Jidenna’s music video for his song “Classic Man” exemplifies the idea of racial crossing in that Jidenna is a black man, but his song and video reflect classically white ideals of what makes one a “classic man.”
What does it mean that this Nigerian-American seems to be embracing and promoting white culture? These standards are rooted in European ideas of what a respectable male figure in society should look like. For instance, the historical origin of the traditional men’s suit dates back to 17th Century England and is derived from the royal court dress of the time. Jidenna’s fitted suit is certainly a contrast from the hoodie and backwards cap worn by the teenage boys who are seen getting arrested in the video. Additionally, his hair is slicked back rather than natural.
This music video reflects Kant’s ideas, as described by Nell Painter in The History of White People.

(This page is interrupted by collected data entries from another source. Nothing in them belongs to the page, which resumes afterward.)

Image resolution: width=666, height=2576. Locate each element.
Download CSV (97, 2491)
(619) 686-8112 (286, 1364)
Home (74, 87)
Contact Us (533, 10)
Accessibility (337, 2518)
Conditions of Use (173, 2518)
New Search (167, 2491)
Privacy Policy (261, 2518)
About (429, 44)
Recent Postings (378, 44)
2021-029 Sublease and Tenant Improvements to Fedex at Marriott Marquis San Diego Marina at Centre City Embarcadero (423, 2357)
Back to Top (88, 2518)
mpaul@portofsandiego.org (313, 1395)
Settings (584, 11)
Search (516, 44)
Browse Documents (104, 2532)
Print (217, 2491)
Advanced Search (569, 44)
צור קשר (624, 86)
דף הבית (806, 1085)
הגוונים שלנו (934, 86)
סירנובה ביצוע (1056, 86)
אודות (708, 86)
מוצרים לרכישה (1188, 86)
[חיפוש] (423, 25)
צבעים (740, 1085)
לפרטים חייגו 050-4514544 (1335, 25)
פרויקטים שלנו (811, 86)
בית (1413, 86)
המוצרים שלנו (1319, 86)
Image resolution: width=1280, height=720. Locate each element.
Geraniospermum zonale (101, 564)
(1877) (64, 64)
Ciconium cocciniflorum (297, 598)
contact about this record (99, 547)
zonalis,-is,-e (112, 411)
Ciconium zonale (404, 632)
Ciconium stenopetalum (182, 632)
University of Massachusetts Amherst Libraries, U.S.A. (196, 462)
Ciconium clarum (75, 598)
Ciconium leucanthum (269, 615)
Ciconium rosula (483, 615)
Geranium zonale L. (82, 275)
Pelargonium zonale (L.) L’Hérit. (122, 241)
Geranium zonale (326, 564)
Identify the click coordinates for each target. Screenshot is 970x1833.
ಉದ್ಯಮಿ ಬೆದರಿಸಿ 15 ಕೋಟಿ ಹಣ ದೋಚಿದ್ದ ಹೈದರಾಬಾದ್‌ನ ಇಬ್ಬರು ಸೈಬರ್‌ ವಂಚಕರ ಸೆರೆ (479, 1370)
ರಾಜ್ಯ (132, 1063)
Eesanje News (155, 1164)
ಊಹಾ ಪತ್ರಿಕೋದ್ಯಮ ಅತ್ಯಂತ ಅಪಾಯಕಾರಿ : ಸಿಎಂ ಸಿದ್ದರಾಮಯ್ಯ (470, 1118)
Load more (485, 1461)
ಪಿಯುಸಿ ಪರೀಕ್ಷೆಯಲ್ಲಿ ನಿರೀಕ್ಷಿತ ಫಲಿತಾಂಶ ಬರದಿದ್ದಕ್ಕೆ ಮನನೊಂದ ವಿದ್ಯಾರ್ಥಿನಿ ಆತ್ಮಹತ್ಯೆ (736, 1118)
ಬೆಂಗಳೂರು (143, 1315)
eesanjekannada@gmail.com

“…Kant actually attacks the idea that standards of human beauty may differ by culture. Beauty ideals are universal, he maintains, for ‘the sort of beauty we have called the pretty figure is judged by all men very much alike.’ Cueing on Chardin, Kant agrees that ‘Circassian and Georgian maidens have always been considered extremely pretty by all Europeans who travel through their lands,’ as well as by Turks, Arabs, and Persians” (p. 48).
While Kant is describing women in this quote, his point can be applied more generally to standards of beauty and personal appearance. According to Kant, these ideals are not just limited to the nationality in which they are rooted. Because the culture of whiteness is so pervasive and dominating, it makes sense that many white beauty standards have been so accepted as the main standard in our society. However, Jidenna explains in an interesting interview with Fader Magazine that his collar was specific to what was worn by the freed slaves during the Jim Crow era. His purpose in choosing the specific outfit he wears in the video is to represent his history as a black American. This shows the way in which a style so deeply rooted in whiteness was adapted by another culture, so much so that its entire meaning is different for the other group of people.
Where Jidenna further subverts the “classic man” archetype is in his definition of the term. Jidenna, in a behind-the-scenes Vevo interview, describes his definition of a classic man as someone who is “sharp in mind, body and style… a dignified gentleman, a neighborhood man; a man who stands up and therefore stands out.” While these aspects of a “classic man” may seem to fit in with a traditional, white rhetoric, Jidenna refocuses them on black men through the imagery in his music video.
For instance, the video depicts a scene where Jidenna and a group of similarly well-suited black men are walking through an urban area when they spot two black kids in hoodies being harassed by police. Jidenna and company talk the police down, seemingly using white associations with the classic man aesthetic to their advantage, and take the youths to a classroom filled with yet more well dressed black men. In this classroom, they receive a lecture, are taught chemistry, chess, robotics and self-defense. This scene includes all three sharpnesses that Jidenna claims are essential to the classic man – of the mind, body and of style. After this whirlwind and, most importantly, racially unspecific education, the teenagers receive a firm handshake and are sent back out into the world armed with qualities of a classic man that do not diminish the agency of their blackness.
Another powerful assertion of blackness in the video comes in an old-fashioned barbershop, a place for grooming and the sharpening of style. In the barbershop, there is a framed sign that says “I AM A MAN” which is an exact replica of the signs in the picture below and to the right. This sign was used in civil rights protests throughout the Jim Crow era as a declaration of independence from oppression and a demand to be seen as equal. This sign truly epitomizes Jidenna’s classic black man: one who certainly “stands up and therefore stands out” as can be seen in the image.